** BRIEF **
From the entries below, output the line with "What do you see at coordinates (382, 2053)" and each following line up to and including the line with "What do you see at coordinates (44, 2197)", exactly as written.

** DATA RECORDS **
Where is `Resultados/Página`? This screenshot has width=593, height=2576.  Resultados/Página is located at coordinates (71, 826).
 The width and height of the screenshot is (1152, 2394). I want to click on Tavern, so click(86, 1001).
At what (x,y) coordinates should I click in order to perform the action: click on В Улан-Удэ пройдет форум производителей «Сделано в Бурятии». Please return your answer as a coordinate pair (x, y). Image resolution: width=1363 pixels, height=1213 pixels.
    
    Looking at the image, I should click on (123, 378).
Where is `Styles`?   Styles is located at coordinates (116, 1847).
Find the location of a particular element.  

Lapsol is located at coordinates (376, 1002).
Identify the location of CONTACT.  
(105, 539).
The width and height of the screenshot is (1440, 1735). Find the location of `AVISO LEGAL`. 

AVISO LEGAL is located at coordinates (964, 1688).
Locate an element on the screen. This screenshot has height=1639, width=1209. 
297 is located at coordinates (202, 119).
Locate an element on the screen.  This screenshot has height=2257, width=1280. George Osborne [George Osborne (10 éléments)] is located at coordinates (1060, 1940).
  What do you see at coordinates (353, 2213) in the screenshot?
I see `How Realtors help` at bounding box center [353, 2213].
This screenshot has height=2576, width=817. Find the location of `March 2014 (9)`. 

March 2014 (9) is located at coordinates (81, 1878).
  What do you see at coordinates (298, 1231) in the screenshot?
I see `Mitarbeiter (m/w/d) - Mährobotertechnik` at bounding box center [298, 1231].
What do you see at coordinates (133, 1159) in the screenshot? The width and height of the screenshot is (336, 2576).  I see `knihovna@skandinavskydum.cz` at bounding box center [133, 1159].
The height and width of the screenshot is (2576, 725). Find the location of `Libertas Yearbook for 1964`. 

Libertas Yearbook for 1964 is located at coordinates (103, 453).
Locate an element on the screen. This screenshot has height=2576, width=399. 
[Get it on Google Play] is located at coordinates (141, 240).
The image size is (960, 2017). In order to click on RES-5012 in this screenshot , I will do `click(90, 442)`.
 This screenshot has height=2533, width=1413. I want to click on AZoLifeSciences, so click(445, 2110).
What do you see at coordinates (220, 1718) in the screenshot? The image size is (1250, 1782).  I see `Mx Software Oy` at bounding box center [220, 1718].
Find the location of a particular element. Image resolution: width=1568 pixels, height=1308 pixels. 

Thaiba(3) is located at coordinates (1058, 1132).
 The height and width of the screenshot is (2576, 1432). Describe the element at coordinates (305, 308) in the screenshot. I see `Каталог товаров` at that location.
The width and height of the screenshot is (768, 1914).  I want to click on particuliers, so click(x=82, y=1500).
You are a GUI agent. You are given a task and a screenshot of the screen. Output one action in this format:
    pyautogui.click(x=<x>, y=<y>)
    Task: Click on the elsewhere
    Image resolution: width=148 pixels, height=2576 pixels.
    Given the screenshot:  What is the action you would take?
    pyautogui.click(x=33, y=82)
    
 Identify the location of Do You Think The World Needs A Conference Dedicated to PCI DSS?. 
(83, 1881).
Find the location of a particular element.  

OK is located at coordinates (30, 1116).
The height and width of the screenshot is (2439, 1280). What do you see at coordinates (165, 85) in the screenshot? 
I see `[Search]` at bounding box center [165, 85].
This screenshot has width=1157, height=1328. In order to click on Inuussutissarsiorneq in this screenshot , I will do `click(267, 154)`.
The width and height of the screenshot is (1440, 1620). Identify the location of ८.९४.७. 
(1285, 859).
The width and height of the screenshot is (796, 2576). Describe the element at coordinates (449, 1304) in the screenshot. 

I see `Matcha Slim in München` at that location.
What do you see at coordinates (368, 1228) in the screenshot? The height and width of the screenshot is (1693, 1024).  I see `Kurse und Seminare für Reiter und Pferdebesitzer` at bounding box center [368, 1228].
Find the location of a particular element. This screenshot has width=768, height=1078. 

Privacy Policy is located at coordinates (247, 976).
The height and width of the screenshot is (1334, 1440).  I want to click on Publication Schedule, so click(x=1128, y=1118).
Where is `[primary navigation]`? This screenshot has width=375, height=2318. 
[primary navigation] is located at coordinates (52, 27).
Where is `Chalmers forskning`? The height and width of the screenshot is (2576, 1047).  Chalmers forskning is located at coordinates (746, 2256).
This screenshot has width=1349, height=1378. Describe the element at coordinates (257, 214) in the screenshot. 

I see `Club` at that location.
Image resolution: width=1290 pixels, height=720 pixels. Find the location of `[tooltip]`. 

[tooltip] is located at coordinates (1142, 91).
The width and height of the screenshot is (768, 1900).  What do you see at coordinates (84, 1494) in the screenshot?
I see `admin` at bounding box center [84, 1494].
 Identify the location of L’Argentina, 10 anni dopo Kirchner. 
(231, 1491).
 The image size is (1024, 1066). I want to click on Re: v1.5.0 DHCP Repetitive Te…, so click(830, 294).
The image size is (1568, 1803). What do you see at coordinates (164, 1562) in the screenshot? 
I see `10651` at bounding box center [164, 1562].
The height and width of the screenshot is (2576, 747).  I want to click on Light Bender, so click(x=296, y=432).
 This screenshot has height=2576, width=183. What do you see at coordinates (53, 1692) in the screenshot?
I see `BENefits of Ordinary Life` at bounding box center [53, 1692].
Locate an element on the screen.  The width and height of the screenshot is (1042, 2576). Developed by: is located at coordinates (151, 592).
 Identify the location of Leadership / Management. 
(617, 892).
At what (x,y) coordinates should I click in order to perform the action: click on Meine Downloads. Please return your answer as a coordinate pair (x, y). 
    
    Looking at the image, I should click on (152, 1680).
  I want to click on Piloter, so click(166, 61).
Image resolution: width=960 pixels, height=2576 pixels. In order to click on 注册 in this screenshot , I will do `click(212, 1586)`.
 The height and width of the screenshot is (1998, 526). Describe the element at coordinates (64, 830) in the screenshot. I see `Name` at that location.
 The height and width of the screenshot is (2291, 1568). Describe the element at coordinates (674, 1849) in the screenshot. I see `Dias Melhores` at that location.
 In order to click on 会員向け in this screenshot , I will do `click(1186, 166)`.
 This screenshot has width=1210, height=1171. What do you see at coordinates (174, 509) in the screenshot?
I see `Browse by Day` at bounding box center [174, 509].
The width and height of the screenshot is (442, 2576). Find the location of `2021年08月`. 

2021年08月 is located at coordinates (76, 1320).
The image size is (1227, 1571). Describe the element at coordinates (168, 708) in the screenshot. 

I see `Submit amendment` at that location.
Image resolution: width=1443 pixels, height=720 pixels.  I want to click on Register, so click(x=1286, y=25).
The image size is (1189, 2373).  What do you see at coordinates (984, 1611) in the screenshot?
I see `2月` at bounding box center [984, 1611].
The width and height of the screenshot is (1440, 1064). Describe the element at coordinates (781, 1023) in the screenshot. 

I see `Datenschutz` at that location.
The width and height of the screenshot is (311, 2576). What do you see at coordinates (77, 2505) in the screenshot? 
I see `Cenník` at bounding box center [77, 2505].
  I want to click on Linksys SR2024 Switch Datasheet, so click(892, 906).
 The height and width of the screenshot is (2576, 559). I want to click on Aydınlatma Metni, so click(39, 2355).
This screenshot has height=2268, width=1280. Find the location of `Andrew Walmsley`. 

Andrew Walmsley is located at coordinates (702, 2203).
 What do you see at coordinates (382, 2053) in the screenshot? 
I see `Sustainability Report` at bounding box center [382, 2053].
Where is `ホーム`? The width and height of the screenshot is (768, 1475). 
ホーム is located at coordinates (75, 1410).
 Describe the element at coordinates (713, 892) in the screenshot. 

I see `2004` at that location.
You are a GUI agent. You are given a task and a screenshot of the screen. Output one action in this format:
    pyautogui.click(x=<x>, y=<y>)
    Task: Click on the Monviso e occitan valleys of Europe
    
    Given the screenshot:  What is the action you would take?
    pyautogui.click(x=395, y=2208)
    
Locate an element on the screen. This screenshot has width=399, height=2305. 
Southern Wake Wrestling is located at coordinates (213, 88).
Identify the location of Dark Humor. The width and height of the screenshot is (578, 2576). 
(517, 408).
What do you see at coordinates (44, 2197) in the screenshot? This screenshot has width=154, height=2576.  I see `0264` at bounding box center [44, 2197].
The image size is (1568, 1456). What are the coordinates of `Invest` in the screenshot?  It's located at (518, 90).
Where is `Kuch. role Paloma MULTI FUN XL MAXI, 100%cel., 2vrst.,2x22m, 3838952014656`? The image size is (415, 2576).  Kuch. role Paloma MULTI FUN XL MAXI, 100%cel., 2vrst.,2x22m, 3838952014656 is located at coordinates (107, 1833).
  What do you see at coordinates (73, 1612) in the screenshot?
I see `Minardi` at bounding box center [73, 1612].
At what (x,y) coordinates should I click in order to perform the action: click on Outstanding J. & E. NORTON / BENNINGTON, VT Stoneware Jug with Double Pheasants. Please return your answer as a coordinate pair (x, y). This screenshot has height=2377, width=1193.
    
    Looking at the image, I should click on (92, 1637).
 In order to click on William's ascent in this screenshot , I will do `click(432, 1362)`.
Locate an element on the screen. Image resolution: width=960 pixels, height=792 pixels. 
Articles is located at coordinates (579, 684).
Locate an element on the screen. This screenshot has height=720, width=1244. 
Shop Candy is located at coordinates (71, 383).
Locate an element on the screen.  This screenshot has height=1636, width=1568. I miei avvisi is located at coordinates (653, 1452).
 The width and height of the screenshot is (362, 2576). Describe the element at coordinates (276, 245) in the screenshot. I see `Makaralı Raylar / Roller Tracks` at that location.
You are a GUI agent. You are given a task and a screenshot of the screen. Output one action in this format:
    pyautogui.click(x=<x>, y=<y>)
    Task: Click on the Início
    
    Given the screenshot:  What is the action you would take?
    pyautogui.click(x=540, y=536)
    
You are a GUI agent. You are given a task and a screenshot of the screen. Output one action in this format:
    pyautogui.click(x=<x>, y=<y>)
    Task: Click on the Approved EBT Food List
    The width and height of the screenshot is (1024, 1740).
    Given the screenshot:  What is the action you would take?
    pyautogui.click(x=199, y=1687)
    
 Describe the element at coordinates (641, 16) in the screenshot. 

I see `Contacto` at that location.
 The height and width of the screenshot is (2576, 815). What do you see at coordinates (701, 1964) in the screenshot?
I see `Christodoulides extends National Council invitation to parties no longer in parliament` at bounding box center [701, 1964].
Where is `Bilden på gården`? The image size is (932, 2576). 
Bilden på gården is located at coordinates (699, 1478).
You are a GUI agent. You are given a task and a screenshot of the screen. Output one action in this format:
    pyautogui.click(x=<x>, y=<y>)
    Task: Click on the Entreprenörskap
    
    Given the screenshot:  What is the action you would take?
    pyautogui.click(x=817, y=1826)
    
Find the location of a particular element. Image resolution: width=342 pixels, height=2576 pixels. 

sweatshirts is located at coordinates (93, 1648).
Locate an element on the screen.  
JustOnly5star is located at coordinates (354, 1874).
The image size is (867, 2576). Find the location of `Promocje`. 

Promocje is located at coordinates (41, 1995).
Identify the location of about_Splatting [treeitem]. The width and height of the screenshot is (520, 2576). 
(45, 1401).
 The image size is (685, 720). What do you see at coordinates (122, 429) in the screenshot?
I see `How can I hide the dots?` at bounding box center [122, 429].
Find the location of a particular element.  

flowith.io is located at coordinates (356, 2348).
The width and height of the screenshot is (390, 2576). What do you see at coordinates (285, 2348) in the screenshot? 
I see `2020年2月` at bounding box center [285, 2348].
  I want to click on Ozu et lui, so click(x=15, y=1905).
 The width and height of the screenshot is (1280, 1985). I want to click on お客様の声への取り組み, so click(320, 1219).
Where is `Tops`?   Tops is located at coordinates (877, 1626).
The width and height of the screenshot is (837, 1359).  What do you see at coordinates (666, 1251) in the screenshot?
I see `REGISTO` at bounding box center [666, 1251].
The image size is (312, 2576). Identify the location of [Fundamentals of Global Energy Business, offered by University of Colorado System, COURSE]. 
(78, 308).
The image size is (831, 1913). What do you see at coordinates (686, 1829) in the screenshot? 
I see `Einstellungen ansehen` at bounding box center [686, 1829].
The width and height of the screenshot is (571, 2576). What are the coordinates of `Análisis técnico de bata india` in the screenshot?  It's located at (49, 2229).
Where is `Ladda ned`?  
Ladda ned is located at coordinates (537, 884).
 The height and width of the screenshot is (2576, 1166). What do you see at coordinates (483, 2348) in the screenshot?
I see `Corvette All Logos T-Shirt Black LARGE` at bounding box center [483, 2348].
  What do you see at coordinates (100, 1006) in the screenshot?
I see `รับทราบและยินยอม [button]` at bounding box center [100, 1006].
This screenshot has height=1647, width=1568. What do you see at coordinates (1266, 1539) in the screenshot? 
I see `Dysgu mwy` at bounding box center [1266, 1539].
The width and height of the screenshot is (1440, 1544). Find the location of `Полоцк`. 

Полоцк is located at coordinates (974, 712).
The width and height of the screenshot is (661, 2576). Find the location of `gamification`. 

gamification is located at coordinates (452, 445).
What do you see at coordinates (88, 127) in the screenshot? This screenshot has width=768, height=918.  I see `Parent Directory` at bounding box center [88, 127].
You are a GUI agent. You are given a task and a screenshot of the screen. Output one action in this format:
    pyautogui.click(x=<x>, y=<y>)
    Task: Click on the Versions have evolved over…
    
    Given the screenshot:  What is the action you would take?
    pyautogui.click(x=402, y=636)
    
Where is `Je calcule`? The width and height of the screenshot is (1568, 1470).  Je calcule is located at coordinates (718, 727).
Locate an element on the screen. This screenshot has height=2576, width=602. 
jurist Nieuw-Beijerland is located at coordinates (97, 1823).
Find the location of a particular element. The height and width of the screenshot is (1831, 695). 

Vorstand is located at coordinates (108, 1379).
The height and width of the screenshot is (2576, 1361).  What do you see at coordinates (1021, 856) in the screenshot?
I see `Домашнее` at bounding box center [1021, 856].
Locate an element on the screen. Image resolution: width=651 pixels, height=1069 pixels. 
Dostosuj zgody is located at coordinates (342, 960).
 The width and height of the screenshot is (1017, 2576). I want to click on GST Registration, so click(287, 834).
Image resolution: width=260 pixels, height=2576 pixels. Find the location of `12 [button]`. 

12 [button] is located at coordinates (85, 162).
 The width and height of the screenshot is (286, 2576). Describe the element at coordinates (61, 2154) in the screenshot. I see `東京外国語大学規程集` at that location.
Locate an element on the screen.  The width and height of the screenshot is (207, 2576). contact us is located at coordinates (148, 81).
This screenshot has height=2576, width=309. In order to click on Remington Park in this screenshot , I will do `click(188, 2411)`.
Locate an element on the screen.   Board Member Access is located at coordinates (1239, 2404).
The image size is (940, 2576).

** RESULT OF THE EXERCISE **
 What do you see at coordinates (382, 2053) in the screenshot? 
I see `Sustainability Report` at bounding box center [382, 2053].
Where is `ホーム`? The width and height of the screenshot is (768, 1475). 
ホーム is located at coordinates (75, 1410).
 Describe the element at coordinates (713, 892) in the screenshot. 

I see `2004` at that location.
You are a GUI agent. You are given a task and a screenshot of the screen. Output one action in this format:
    pyautogui.click(x=<x>, y=<y>)
    Task: Click on the Monviso e occitan valleys of Europe
    
    Given the screenshot:  What is the action you would take?
    pyautogui.click(x=395, y=2208)
    
Locate an element on the screen. This screenshot has width=399, height=2305. 
Southern Wake Wrestling is located at coordinates (213, 88).
Identify the location of Dark Humor. The width and height of the screenshot is (578, 2576). 
(517, 408).
What do you see at coordinates (44, 2197) in the screenshot? This screenshot has width=154, height=2576.  I see `0264` at bounding box center [44, 2197].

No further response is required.